**WHAT YOU SHOULD DO:** Go through the entries one line at a time, and gather every line that has the word "Tagajánlások".

**RECORDS SHOWN:**

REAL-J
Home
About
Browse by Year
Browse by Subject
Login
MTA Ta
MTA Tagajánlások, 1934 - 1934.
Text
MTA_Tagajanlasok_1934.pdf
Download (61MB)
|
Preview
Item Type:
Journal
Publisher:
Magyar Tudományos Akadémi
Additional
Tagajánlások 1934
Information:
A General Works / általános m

==

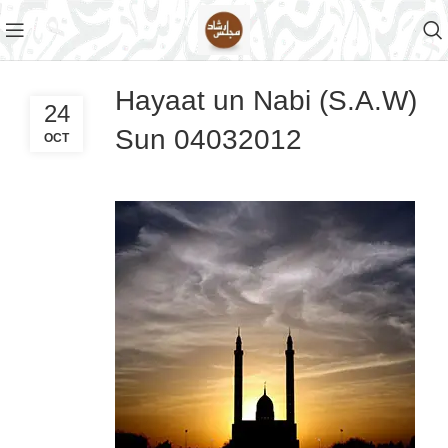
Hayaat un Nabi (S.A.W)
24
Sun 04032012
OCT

**EXERCISE RESULT:**
MTA Tagajánlások, 1934 - 1934.
Tagajánlások 1934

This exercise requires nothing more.